UAE stock markets outperformed their regional peers on Monday riding high on banking and real estate, while Saudi Arabia’s benchmark index slipped as the kingdom extended virus-related restrictions.
Dubai Financial Market surged 1.6 per cent to reverse all of its losses from Sunday, and in fact ended the day 8.2 per cent up so far this year making it one of top performing markets in the world. Dubai stocks opened 2021 on a strong footing, posting gains for first three consecutive weeks, as investors pinned their hopes on swift recovery enabled by efficient vaccine rollout.
But the rally seemed to be peter out last week, when it made the first weekly losses of the year as doubts began to take hold about a quick turnaround for the global economy after new variants of the coronavirus kept surfacing. Monday’s surge on DFM thus is perfectly timed to show the rally is still on.
Property gets that push
Emaar Properties pushed back 3.5 per cent to produce its second best single-day performance. Its subsidiaries – Emaar Development and Emaar Malls – also rose 3.5 and 3.4 per cent, respectively.

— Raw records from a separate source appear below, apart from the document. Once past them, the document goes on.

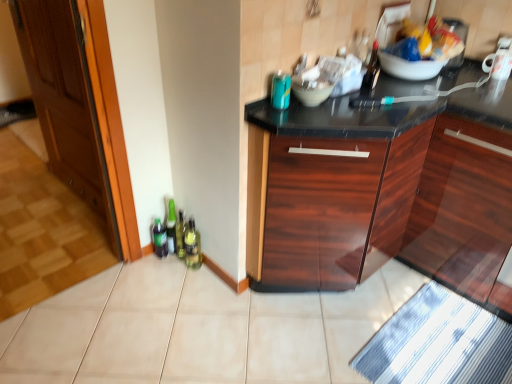 In order to face wooden at left, should I rotate leftwards or rightwards?

Turn left approximately 27.775 degrees to face it.

In order to face green glass bottle at lower left, should I rotate leftwards or rightwards?

To align with it, rotate left about 8.875°.

At what (x,y) coordinates should I click in order to perform the action: click on green glass bottle at lower left. Please return your answer as a coordinate pair (x, y). This screenshot has height=384, width=512. Looking at the image, I should click on (192, 246).

What is the approximate width of white glossy mug at upper right?

white glossy mug at upper right is 8.79 centimeters wide.

In order to click on blue striped bath mat at lower right in this screenshot , I will do `click(438, 343)`.

Find the location of a particular element. wooden at left is located at coordinates (54, 168).

Which object is thinner, plastic bag of chips at upper center or blue striped bath mat at lower right?

plastic bag of chips at upper center is thinner.

Are plastic bag of chips at upper center and blue striped bath mat at lower right located far from each other?

That's right, there is a large distance between plastic bag of chips at upper center and blue striped bath mat at lower right.

Can you confirm if plastic bag of chips at upper center is smaller than blue striped bath mat at lower right?

Correct, plastic bag of chips at upper center occupies less space than blue striped bath mat at lower right.

From a real-world perspective, which object stands above the other?

From a 3D spatial view, plastic bag of chips at upper center is above.

Does wooden at left have a lesser height compared to glossy wood cabinet at center?

In fact, wooden at left may be taller than glossy wood cabinet at center.

Is glossy wood cabinet at center at the back of wooden at left?

That's not correct — wooden at left is not looking away from glossy wood cabinet at center.

Is wooden at left surrounding glossy wood cabinet at center?

No, glossy wood cabinet at center is not a part of wooden at left.

From a real-world perspective, is wooden at left positioned over glossy wood cabinet at center based on gravity?

Yes.

Considering the relative sizes of blue striped bath mat at lower right and matte white bowl at center in the image provided, is blue striped bath mat at lower right shorter than matte white bowl at center?

Correct, blue striped bath mat at lower right is not as tall as matte white bowl at center.

Is blue striped bath mat at lower right outside of matte white bowl at center?

blue striped bath mat at lower right is positioned outside matte white bowl at center.

Considering the relative positions of blue striped bath mat at lower right and matte white bowl at center in the image provided, is blue striped bath mat at lower right to the left or to the right of matte white bowl at center?

blue striped bath mat at lower right is to the right of matte white bowl at center.

Considering the positions of point (440, 311) and point (313, 90), is point (440, 311) closer or farther from the camera than point (313, 90)?

Clearly, point (440, 311) is more distant from the camera than point (313, 90).

Is matte white bowl at center taller than white glossy mug at upper right?

No.

From a real-world perspective, is matte white bowl at center located beneath white glossy mug at upper right?

Yes, from a real-world perspective, matte white bowl at center is below white glossy mug at upper right.

Considering the positions of objects matte white bowl at center and white glossy mug at upper right in the image provided, who is more to the right, matte white bowl at center or white glossy mug at upper right?

From the viewer's perspective, white glossy mug at upper right appears more on the right side.

Is plastic bag of chips at upper center closer to the viewer compared to white glossy mug at upper right?

That is True.

From a real-world perspective, which object stands above the other?

From a 3D spatial view, plastic bag of chips at upper center is above.

Is plastic bag of chips at upper center at the left side of white glossy mug at upper right?

Indeed, plastic bag of chips at upper center is positioned on the left side of white glossy mug at upper right.

Is matte white bowl at center located within green glass bottle at lower left?

Actually, matte white bowl at center is outside green glass bottle at lower left.

Considering the positions of point (194, 229) and point (316, 92), is point (194, 229) closer or farther from the camera than point (316, 92)?

Point (194, 229).

What's the angular difference between green glass bottle at lower left and matte white bowl at center's facing directions?

5.2 degrees separate the facing orientations of green glass bottle at lower left and matte white bowl at center.

Is green glass bottle at lower left wider or thinner than matte white bowl at center?

Considering their sizes, green glass bottle at lower left looks slimmer than matte white bowl at center.

Is white glossy mug at upper right thinner than matte white bowl at center?

Correct, the width of white glossy mug at upper right is less than that of matte white bowl at center.

Would you say white glossy mug at upper right is to the left or to the right of matte white bowl at center in the picture?

Clearly, white glossy mug at upper right is on the right of matte white bowl at center in the image.

From the image's perspective, which one is positioned lower, white glossy mug at upper right or matte white bowl at center?

matte white bowl at center, from the image's perspective.

Which of these two, white glossy mug at upper right or matte white bowl at center, stands taller?

Standing taller between the two is white glossy mug at upper right.

You are a GUI agent. You are given a task and a screenshot of the screen. Output one action in this format:
    pyautogui.click(x=<x>, y=<y>)
    Task: Click on the food that appears on the left of blue striped bath mat at lower right
    The width and height of the screenshot is (512, 384).
    Given the screenshot: What is the action you would take?
    pyautogui.click(x=430, y=40)

There is a glossy wood cabinet at center. Where is `door above it (from a real-world perspective)`? This screenshot has height=384, width=512. door above it (from a real-world perspective) is located at coordinates (54, 168).

When comparing their distances from wooden at left, does glossy wood cabinet at center or blue striped bath mat at lower right seem closer?

Based on the image, glossy wood cabinet at center appears to be nearer to wooden at left.

Estimate the real-world distances between objects in this image. Which object is further from plastic bag of chips at upper center, white glossy mug at upper right or matte white bowl at center?

matte white bowl at center lies further to plastic bag of chips at upper center than the other object.

When comparing their distances from plastic bag of chips at upper center, does glossy wood cabinet at center or matte white bowl at center seem further?

matte white bowl at center.

When comparing their distances from blue striped bath mat at lower right, does wooden at left or green glass bottle at lower left seem further?

wooden at left is positioned further to the anchor blue striped bath mat at lower right.

When comparing their distances from wooden at left, does matte white bowl at center or green glass bottle at lower left seem closer?

The object closer to wooden at left is green glass bottle at lower left.

From the image, which object appears to be farther from green glass bottle at lower left, blue striped bath mat at lower right or wooden at left?

blue striped bath mat at lower right is further to green glass bottle at lower left.

From the image, which object appears to be farther from blue striped bath mat at lower right, green glass bottle at lower left or matte white bowl at center?

matte white bowl at center is positioned further to the anchor blue striped bath mat at lower right.

Estimate the real-world distances between objects in this image. Which object is further from glossy wood cabinet at center, blue striped bath mat at lower right or wooden at left?

The object further to glossy wood cabinet at center is wooden at left.

Locate an element on the screen. The width and height of the screenshot is (512, 384). food between glossy wood cabinet at center and white glossy mug at upper right along the z-axis is located at coordinates (430, 40).

The height and width of the screenshot is (384, 512). I want to click on cabinetry between green glass bottle at lower left and blue striped bath mat at lower right, so click(414, 188).

Identify the location of mixing bowl between green glass bottle at lower left and plastic bag of chips at upper center from left to right. (311, 91).

Identify the location of food between wooden at left and blue striped bath mat at lower right from left to right. The height and width of the screenshot is (384, 512). (430, 40).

Banking stocks did not lag as Dubai Islamic Bank gained 1.2 per cent and Emirates NBD 0.4 per cent.
Abu Dhabi Securities Exchange rose 0.7 per cent after trading in the red in the last two sessions. Heavyweight lender First Abu Dhabi Bank ticked 0.7 per cent up and Abu Dhabi Islamic Bank’s price adding 1.2 per cent.
Abu Dhabi Commercial Bank eked out meagre gains and edged up 0.2 per cent as it reported better-than-expected results, but, unlike First Abu Dhabi Bank and Emirates NBD, it announced lower full-year dividends than it paid out a year earlier.

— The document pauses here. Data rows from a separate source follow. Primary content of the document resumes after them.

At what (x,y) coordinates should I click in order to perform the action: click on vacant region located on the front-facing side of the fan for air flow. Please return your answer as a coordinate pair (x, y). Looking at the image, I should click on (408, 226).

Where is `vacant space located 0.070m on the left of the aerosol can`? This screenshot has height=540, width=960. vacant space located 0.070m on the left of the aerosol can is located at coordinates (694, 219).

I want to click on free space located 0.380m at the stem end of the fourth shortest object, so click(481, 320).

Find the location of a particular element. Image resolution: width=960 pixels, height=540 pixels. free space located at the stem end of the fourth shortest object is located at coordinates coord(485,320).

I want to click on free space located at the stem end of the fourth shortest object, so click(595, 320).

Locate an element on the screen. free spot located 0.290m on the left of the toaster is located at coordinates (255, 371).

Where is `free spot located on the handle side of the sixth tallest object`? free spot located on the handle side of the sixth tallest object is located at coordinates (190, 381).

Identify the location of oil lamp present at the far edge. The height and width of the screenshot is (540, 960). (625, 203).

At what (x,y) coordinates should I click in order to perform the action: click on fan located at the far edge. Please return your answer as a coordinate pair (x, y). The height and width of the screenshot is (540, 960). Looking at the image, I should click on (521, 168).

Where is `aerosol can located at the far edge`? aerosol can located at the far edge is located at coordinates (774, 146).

Saudi Arabia’s benchmark index, however, dropped 0.6 per cent as the kingdom extended the travel ban for citizens amid delayed shipments of coronavirus vaccines. The index has underperformed regional peers by giving up all the gains, and is now in the red. It has traded lower in all but three sessions since January 14.
The bearish mood was seen across sectors with energy weighing the most. Saudi Aramco retreated 1.4 per cent as it began voluntary cuts by 1 million barrels per day that Saudi earlier announced for February and March.
Others to fall were Saudi Basic Industries (Sabic), which shed 0.8 per cent, and Saudi Telecom, 1.6 per cent.
Qatar Exchange flatlined with banking and industrial stocks pulling the index in opposite directions. Qatar Islamic Bank rose 2.4 per cent, while Industries Qatar fell 0.8 per cent. Bahrain shares traded up 0.3 per cent with Ahli United Bank gaining 1.1 per cent.
Kuwait’s premier index edged back 0.2 per cent, driven by a 0.7 per cent decline in National Bank of Kuwait. Banks were also a drag on Oman’s 30-company index, which slipped 0.1 per cent. Bank Muscat and Bank Nizwa dropped 1 and 2 per cent, respectively.